Plea to change academy's draconian contracts falls on deaf ears

Thousands of teachers look set to go on strike this year as they continue their battle over pension reforms. But while many will willingly join the protest, staff at one school will be left with a very difficult, and very unusual, dilemma: their contract bans them from taking industrial action.

Now, ahead of the walk-outs, expected in November, their union has called on managers at Ashcroft Technology Academy in Wandsworth, south-west London - sponsored by controversial former Conservative party deputy chairman Lord Ashcroft - to scrap the clause.

Lord Ashcroft's school is a long way from a picture of union-management harmony. In addition to the no-strike clause, union negotiation rights are not recognised by school leaders or governors. Indeed, the local NUT alleges that teachers were told they could face disciplinary action if they took part in this summer's strikes. Unsurprisingly, no one took action.

They will be faced with the same quandary in the run-up to the new strikes later this year. Spencer Barnshaw, secretary of the Wandsworth branch of the NUT, is calling for his and other unions to be formally recognised by the school, and to discuss the no-strike clause with headteacher Marcus Barker.

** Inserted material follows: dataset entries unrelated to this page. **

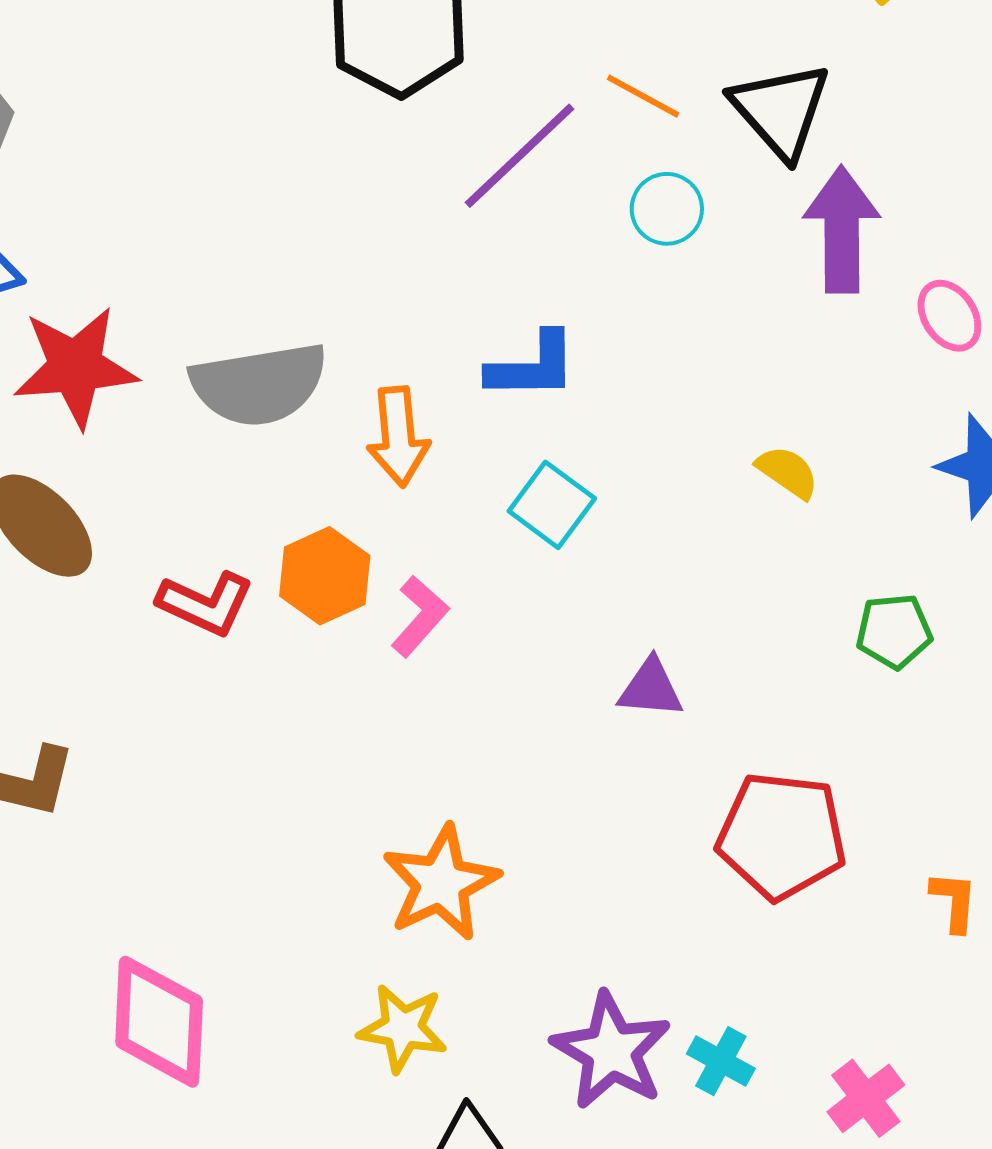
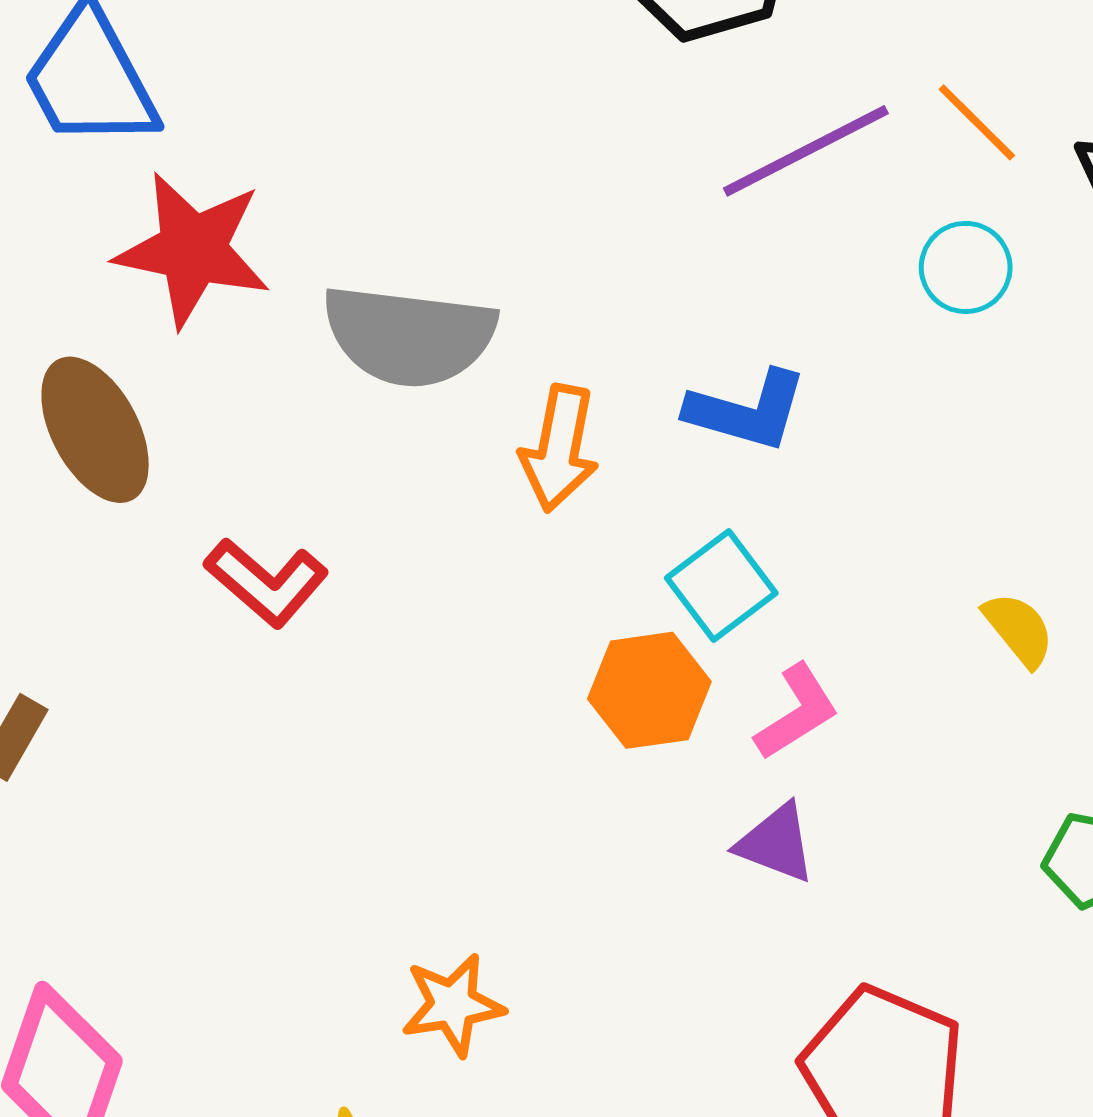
orange hexagon: (325, 576) -> (649, 690), moved
pink L-shape: (420, 616) -> (797, 712), moved
orange star: (441, 883) -> (453, 1005), size x0.7

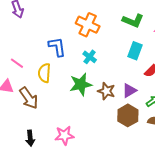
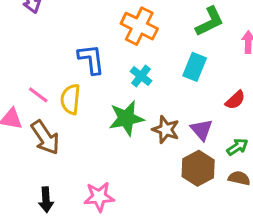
green L-shape: (133, 21) -> (210, 22), turned -50
cyan rectangle: (135, 51) -> (195, 67), moved
pink line: (17, 63) -> (38, 95), moved
purple triangle: (129, 91) -> (202, 130), turned -42

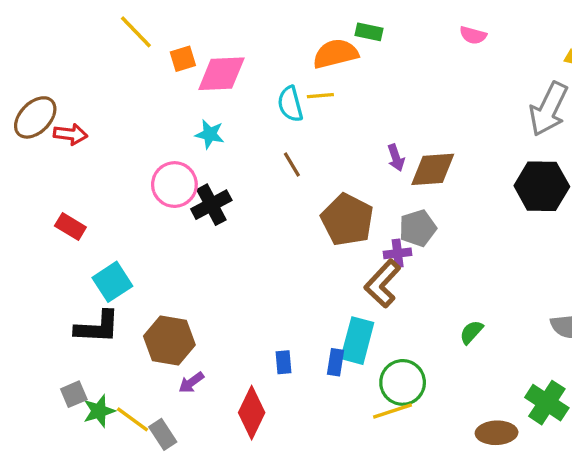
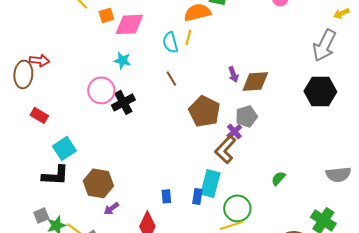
yellow line: (320, 96) -> (188, 37), turned -70
brown ellipse: (35, 117) -> (23, 74), moved, turned -40
purple cross: (398, 253) -> (234, 131), turned -35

But a letter he wrote in July requesting a meeting has gone unanswered. "I'm bemused by this lack of response. I think it's very rude to me and to my members in the school. It's a very strange position for him (Mr Barker) to take," Mr Barnshaw said.

The current wording of the clause, which says "the terms of this contract preclude you from taking any form of industrial action", date from the time the school was a city technology college in the 1990s. Despite the legal position of the school, Mr Barnshaw was allowed to speak to NUT members at the school before the summer pension strike, but he had no success getting them to ignore the controversial clause.

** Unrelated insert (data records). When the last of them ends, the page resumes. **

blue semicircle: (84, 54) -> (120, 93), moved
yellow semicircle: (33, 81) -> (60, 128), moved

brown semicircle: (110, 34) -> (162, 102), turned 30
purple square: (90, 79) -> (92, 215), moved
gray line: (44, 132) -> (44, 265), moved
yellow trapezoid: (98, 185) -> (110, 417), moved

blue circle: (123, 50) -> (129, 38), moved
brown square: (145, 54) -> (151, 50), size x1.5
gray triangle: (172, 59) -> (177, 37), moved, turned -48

"The advice I was given by the union's legal department was that any such clause was not enforceable as it's against the law to prevent people taking industrial action. I believe a number of teachers did want to go on strike," he said. "My advice to them was to be sensible. I didn't want to call them out if it would put them at risk. But I do believe teachers should be able to withhold their labour.

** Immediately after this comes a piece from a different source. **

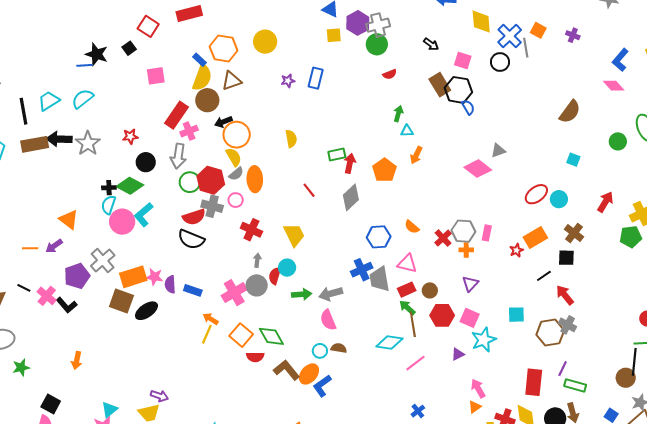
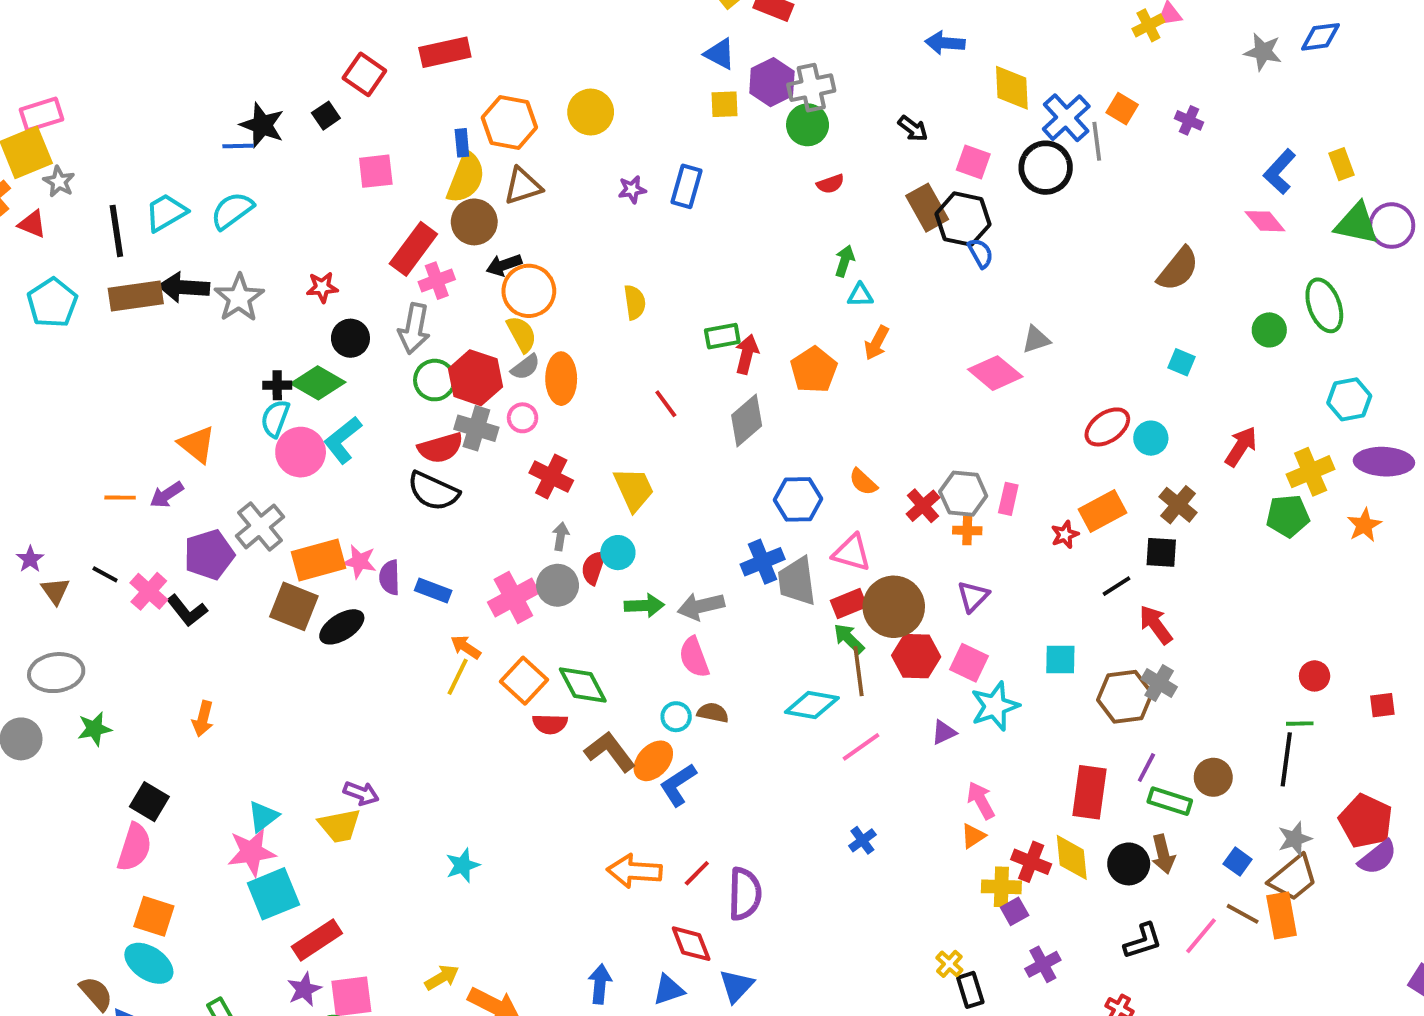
blue rectangle: (200, 60) -> (462, 143), turned 40
black circle: (500, 62) -> (1046, 168), size x1.4
brown circle: (430, 290) -> (894, 607), size x2.0
brown circle: (626, 378) -> (1213, 777), moved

"The pensions issue is not an argument with the school - it's an argument with the Government, who are not listening."

Employment lawyers suggest that the union's position is a strong one. Heather Bragg, a solicitor at Browne Jacobson, which specialises in employment law, said the clause was "extremely unusual" and should have "very little effect in practice".

"Taking union action is of itself a breach of contract. If you don't come into work to perform your duties because you are on strike, that is a breach of contract," she said. Employees are protected from disciplinary action by their employer if they are acting in official industrial action which is protected, or if it concerns a valid trade dispute and the union has complied with the balloting and notification requirements so as to qualify for immunity.

"Schools should be wary of relying on such clauses in isolation and should be mindful of the wider protection given to employees by the industrial relations rules before taking any disciplinary action during union action," Ms Bragg added.

A Department for Education spokesman said academies are free to set their own terms and conditions. "Decisions over contracts are a matter for individual teachers and their schools. Teachers that are transferred to academies under the Tupe regulations can retain their national terms and conditions."

But neither Mr Barker nor Lord Ashcroft responded to requests by TES for an interview. But with a wave of discontent on the way, there may be questions to answer.

Rights issue

Amanda Brown, head of the employment, conditions and rights department at the NUT, has persuaded governors of a school in Nottingham not to introduce a contract which gave teachers just 28 days' leave, to be taken during term time.

"They've now taken it off the table, and are going to reconsider, so our approach to this situation did have an impact," she said.

Ms Brown also fought proposals at another school which wanted to employ teachers on "zero hour" contracts. She believes the "flexibility" available to academies leads to "bad employment practice".